Added after 10 minutes:

To Raed-microwave:

If I understand well your project, you have a block of a dielectric material and you need to detect "hot spots" in it. In medicinal research we call such a structure "phantom". It is usually made from a gel simulating a human tissue, and the "hot spots" can be introduced by hot water flowing through a plastic tube (to not affect the microwave probing signal).
I have used 4 and 12 GHz radiometers in a similar situation. My radiometers used the Dicke principle, with mechanical attenuators chopping the input noise. I also developed a "matrix" scanner, with a mechanical waveguide switch. So I scanned the radiating temperature coming from various adjacent spots on phantom surface.
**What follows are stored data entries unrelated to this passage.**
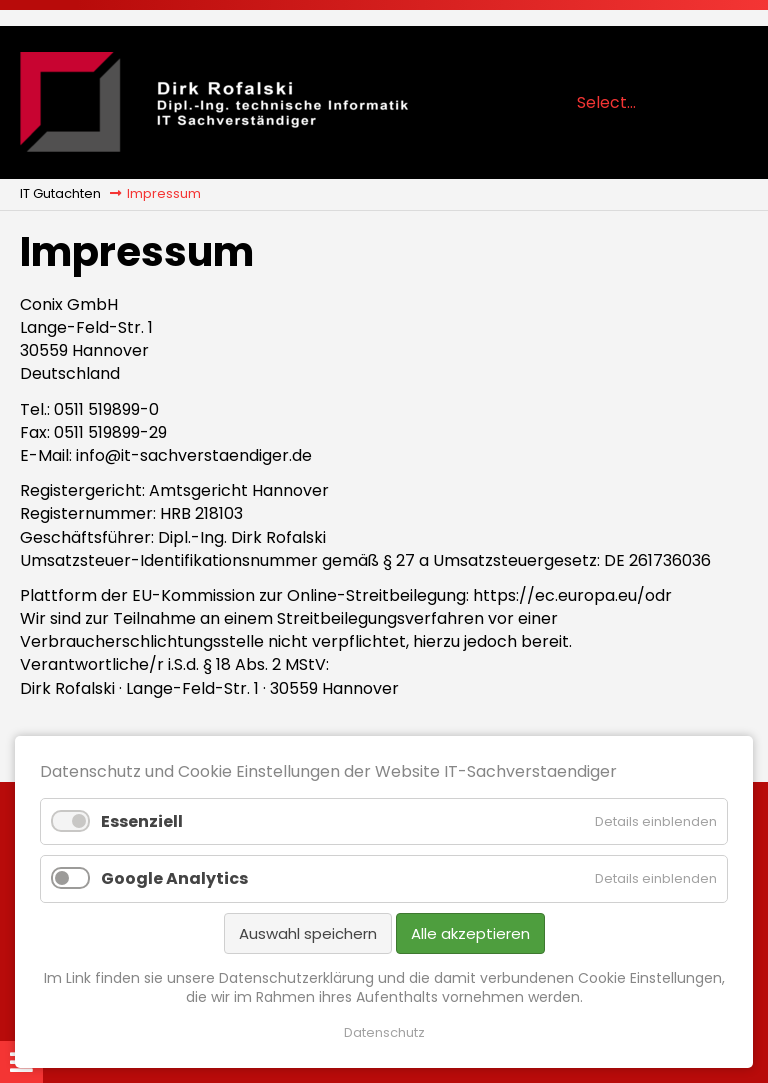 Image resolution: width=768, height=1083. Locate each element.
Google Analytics (174, 878)
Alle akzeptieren (470, 933)
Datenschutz (384, 1033)
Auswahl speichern (308, 933) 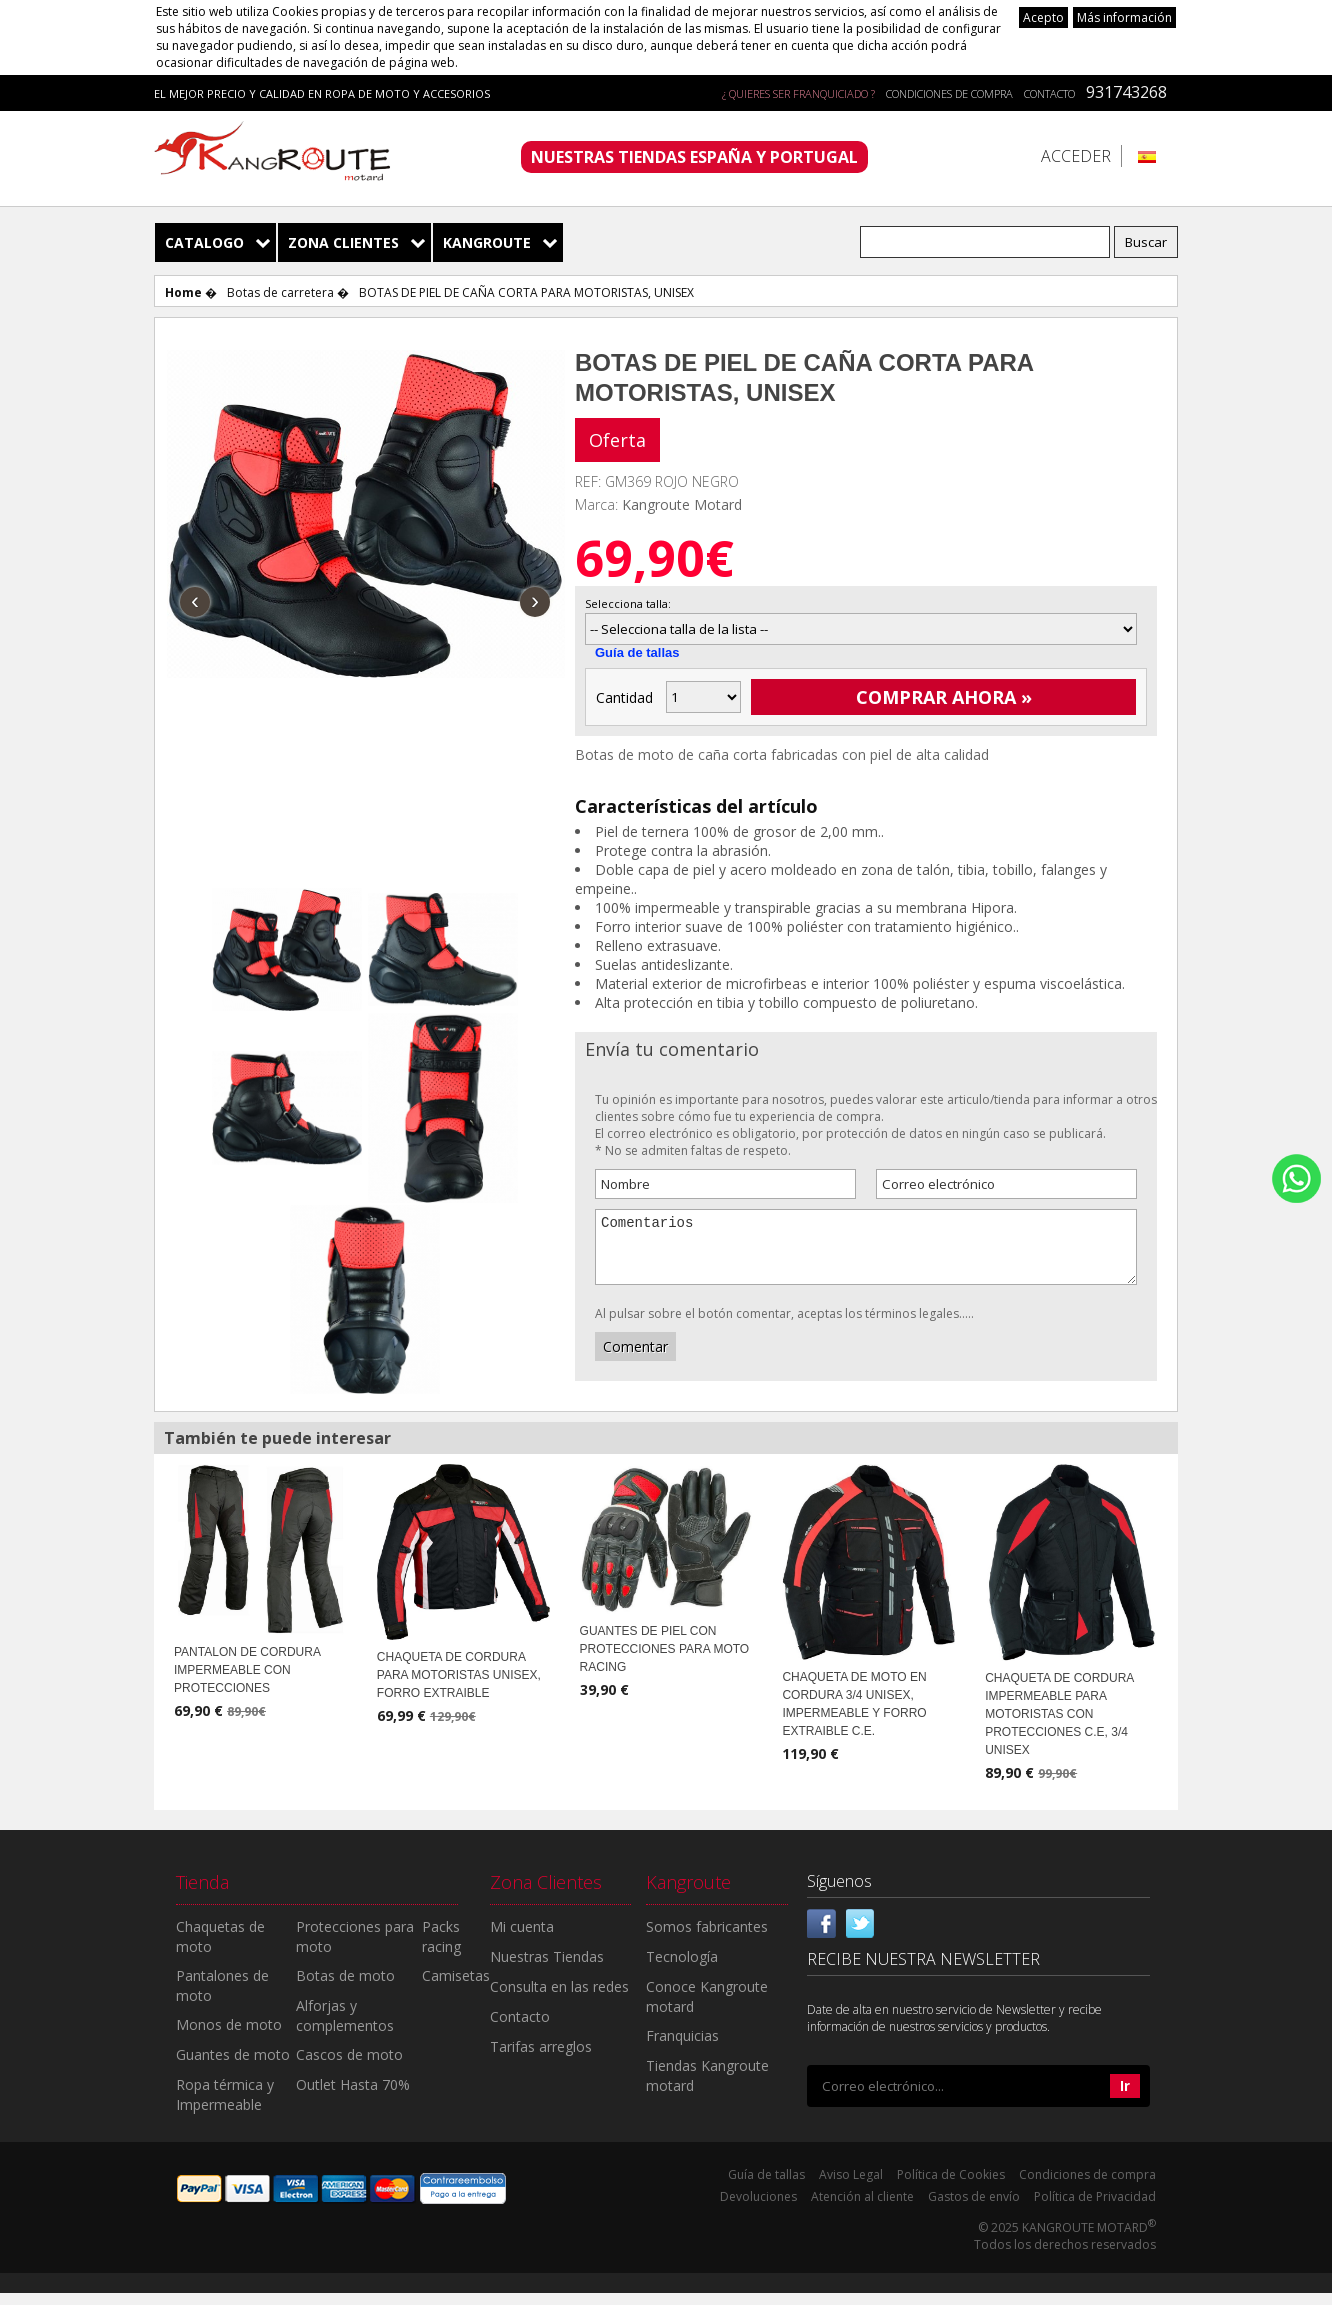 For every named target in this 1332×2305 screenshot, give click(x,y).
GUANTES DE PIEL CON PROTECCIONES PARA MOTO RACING (665, 1661)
By this I was able to resolve several Kelvins by my radiometers while the input matrix had to touch phantom surface for the best results (applicators).
The purpose of my experiments was to detect breast tumors but the success was limited due to the complexity and inherent loss in the living tissue. What seemed good in phantoms did not work in a real human sample.
Let me know what advice I can offer you for your project.